I study the relationships between people and nature using two primary approaches:
Second-Order Science – Evidence Synthesis and Predictive Modelling of Regulating and Supporting Ecosystem Services. Ecosystem services are the benefits that humans derive from natural or semi-natural ecosystem (‘nature’) processes and functions which support life (e.g., because ecosystems produce air, water, and food) security (e.g., by mitigating extreme weather events), and well-being (e.g., by supporting mental and physical health, cultural identity, spirituality, recreation).
Human Dimensions of Fish and Wildlife Management and Conservation. Investigating the sociology of evidence (i.e. science, knowledge, information) use in conservation and management decisions, policies, and practices.
PhD: Evidence Use in Freshwater Fisheries Management
Fish and wildlife managers are faced with the daunting task of making informed and sensible decisions in the face of conflicting objectives and rapid environmental change. Employing semi-structured interviews and cognitive mapping (mental representations) we aim to identify the challenges and opportunities which limit or assist evidence (e.g. scientific, indigenous and local knowledge) in impacting and improving conservation and management decisions, policies, and practices of British Columbia’s (BC) fish and wildlife. This exploratory, descriptive research has a particular focus on BC’s freshwater rainbow trout fisheries and conservation genomics – the use of genome-wide information (complete systematic mapping of DNA) to conserve biodiversity and manage species and populations.
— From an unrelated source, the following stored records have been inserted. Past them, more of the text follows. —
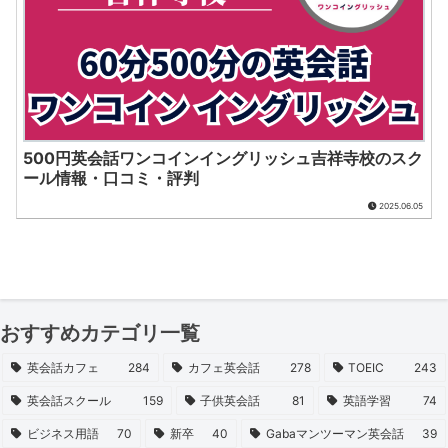
500円英会話ワンコインイングリッシュ吉祥寺校のスク
ール情報・口コミ・評判
2025.06.05
おすすめカテゴリ一覧
英会話カフェ
284
カフェ英会話
278
TOEIC
243
英会話スクール
159
子供英会話
81
英語学習
74
ビジネス用語
70
新卒
40
Gabaマンツーマン英会話
39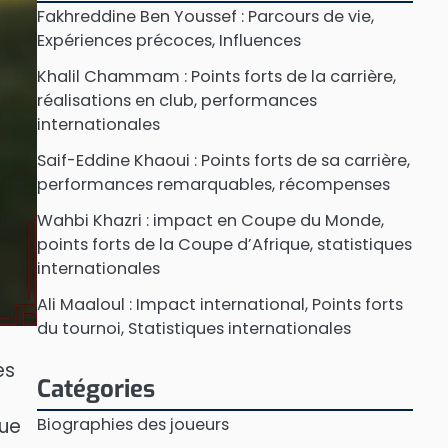
Fakhreddine Ben Youssef : Parcours de vie,
Expériences précoces, Influences
Khalil Chammam : Points forts de la carrière,
réalisations en club, performances
internationales
Saif-Eddine Khaoui : Points forts de sa carrière,
performances remarquables, récompenses
Wahbi Khazri : impact en Coupe du Monde,
points forts de la Coupe d’Afrique, statistiques
internationales
Ali Maaloul : Impact international, Points forts
du tournoi, Statistiques internationales
es
Catégories
Biographies des joueurs
que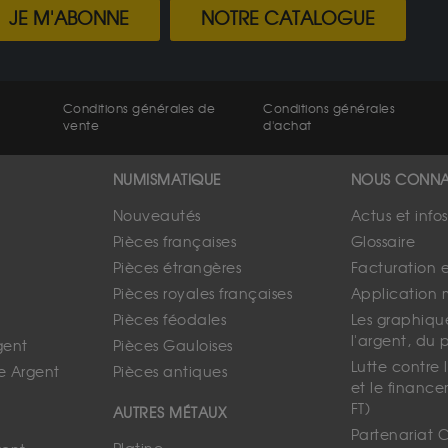
JE M'ABONNE
NOTRE CATALOGUE
Conditions générales de
Conditions générales
vente
d'achat
NUMISMATIQUE
NOUS CONNA
Nouveautés
Actus et info
Pièces françaises
Glossaire
Pièces étrangères
Facturation 
Pièces royales françaises
Application 
Pièces féodales
Les graphique
l'argent, du 
gent
Pièces Gauloises
Lutte contre
e Argent
Pièces antiques
et le finance
FT)
AUTRES MÉTAUX
Partenariat 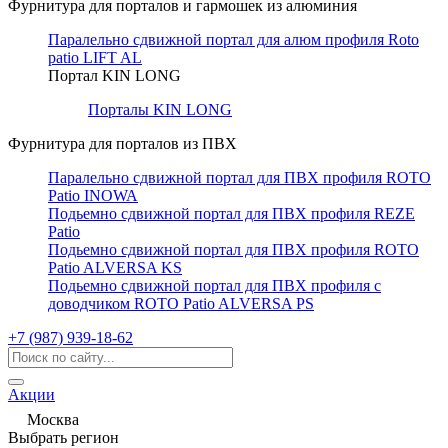
Фурнитура для порталов и гармошек из алюминия
Паралельно сдвижной портал для алюм профиля Roto
patio LIFT AL
Портал KIN LONG
Порталы KIN LONG
Фурнитура для порталов из ПВХ
Паралельно сдвижной портал для ПВХ профиля ROTO
Patio INOWA
Подьемно сдвижной портал для ПВХ профиля REZE
Patio
Подьемно сдвижной портал для ПВХ профиля ROTO
Patio ALVERSA KS
Подьемно сдвижной портал для ПВХ профиля с
доводчиком ROTO Patio ALVERSA PS
+7 (987) 939-18-62
Акции
Москва
Выбрать регион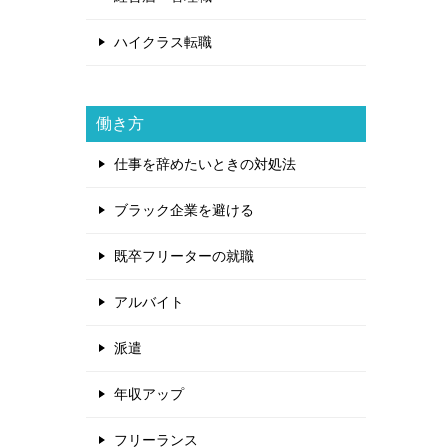
ハイクラス転職
働き方
仕事を辞めたいときの対処法
ブラック企業を避ける
既卒フリーターの就職
アルバイト
派遣
年収アップ
フリーランス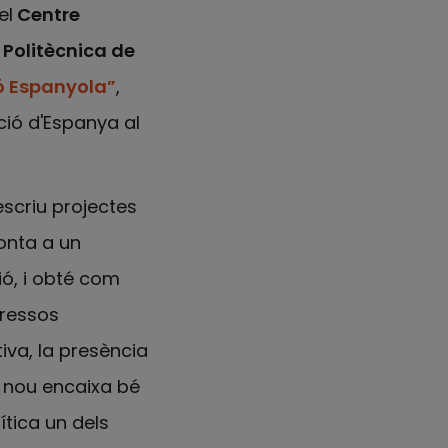
el
Centre
Politècnica de
ió Espanyola”
,
ció d'Espanya al
escriu projectes
ronta a un
ó, i obté com
eressos
iva, la presència
e nou encaixa bé
lítica un dels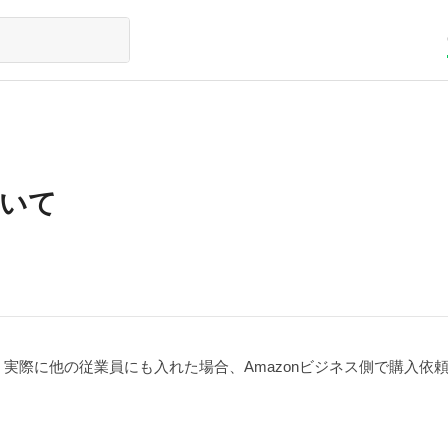
ついて
すが、実際に他の従業員にも入れた場合、Amazonビジネス側で購入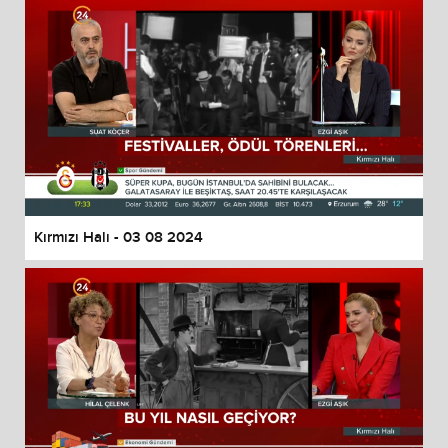
Kırmızı Halı - 03 08 2024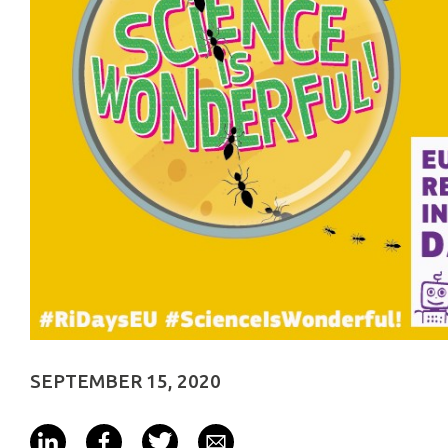
SEPTEMBER 15, 2020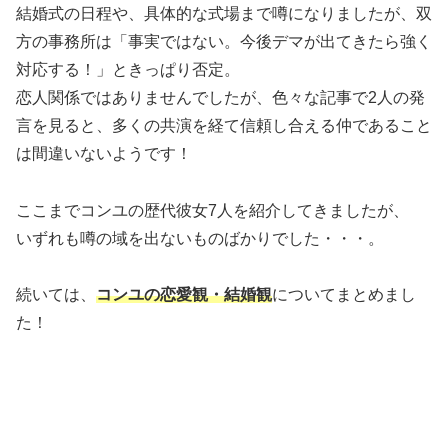
結婚式の日程や、具体的な式場まで噂になりましたが、双
方の事務所は「事実ではない。今後デマが出てきたら強く
対応する！」ときっぱり否定。
恋人関係ではありませんでしたが、色々な記事で2人の発
言を見ると、多くの共演を経て信頼し合える仲であること
は間違いないようです！
ここまでコンユの歴代彼女7人を紹介してきましたが、
いずれも噂の域を出ないものばかりでした・・・。
続いては、
コンユの恋愛観・結婚観
についてまとめまし
た！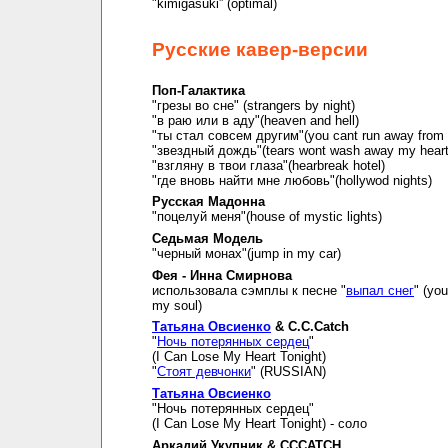
"kimigasuki” (optimal)
Русские кавер-версии
Поп-Галактика
"грезы во сне" (strangers by night)
"в раю или в аду"(heaven and hell)
"ты стал совсем другим"(you cant run away from i
"звездный дождь"(tears wont wash away my hear
"взгляну в твои глаза"(hearbreak hotel)
"где вновь найти мне любовь"(hollywod nights)
Русская Мадонна
"поцелуй меня"(house of mystic lights)
Седьмая Модель
"черный монах"(jump in my car)
Фея - Инна Смирнова
использовала сэмплы к песне "
выпал снег
" (you
my soul)
Татьяна Овсиенко
& C.C.Catch
"
Ночь потерянных сердец
"
(I Can Lose My Heart Tonight)
"
Стоят девчонки
" (RUSSIAN)
Татьяна Овсиенко
"Ночь потерянных сердец"
(I Can Lose My Heart Tonight) - соло
Аркадий Укупник & CCCATCH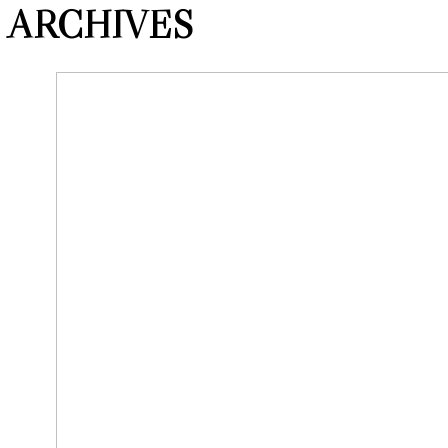
ARCHIVES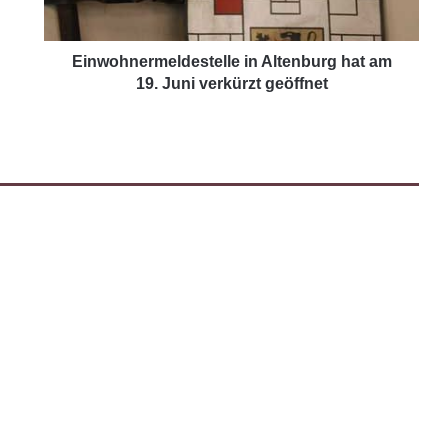
Einwohnermeldestelle in Altenburg hat am
19. Juni verkürzt geöffnet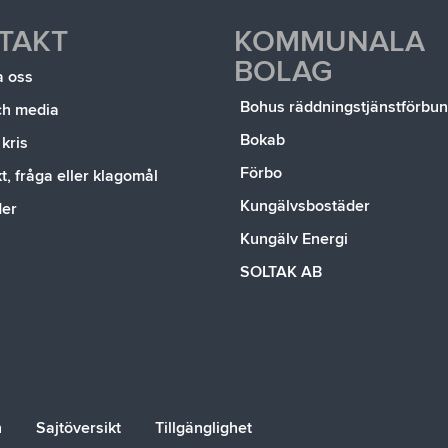
TAKT
KOMMUNALA
BOLAG
a oss
Bohus räddningstjänstförbu
ch media
Bokab
 kris
Förbo
, fråga eller klagomål
Kungälvsbostäder
der
Kungälv Energi
SOLTAK AB
n
Sajtöversikt
Tillgänglighet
MSc: Evaluating and Predicting Pollination Services: A Global Meta-Analysis of Pollinator-Dependent Crops
Since 2011 we have been developing a meta-analysis based on over 85+ studies, 375+ effect sizes, 44 crops, and hundreds of insect species (i.e. beetles, flies, ants, butterflies, moths, and most notably bees) and some humming-birds(!) to investigate two specific questions: (1) what levels of service are delivered by pollinator populations in agroecosystems, as quantified by the effect sizes associated with empirical studies of pollination? and (2) to what extent can we predict the level of pollination service delivered from information about the nature of the pollinator community, the crops under cultivation, or the particulars of the study design in which effect sizes were estimated? *Manuscript in preparation*
MSc: The Relationship Between Environmental Science and Ecological Economics Research Effort on Ecosystem Services
Do economists focus on ecosystems and their associated services for which current scientific knowledge permits some level of prediction about the level of contributing ecosystem functions; and do environmental scientists focus their research activities on ecosystems and their associated services for which economic valuation tools exist and can be applied? In this bibliometrics review we assess the relationship between the effort expended by environmental scientists and ecological economists on different ecosystem types and regulating and supporting services using hits in abstract and citation databases as a measure of research effort. *Manuscript in preparation*
MSc: Crop Yield and Ecosystem Service Tradeoffs of Agricultural Best Management Practices
Agricultural “best management practices” (BMPs) have emerged to mitigate agro-environmental resource challenges but may also enhance non-provisioning (i.e. non-food) ecosystem services. The enthusiasm for adopting BMPs will depend on evidence that doing so will lead to agro-environmental benefits while not substantially reducing crop productivity or farmer income. So, what is the prevalence of co-costs, tradeoffs, and co-benefits between crop yield and ecosystem service provisioning associated with implementation of BMPs? We survey and synthesize the existing literature between 1983-2016 to document their prevalence.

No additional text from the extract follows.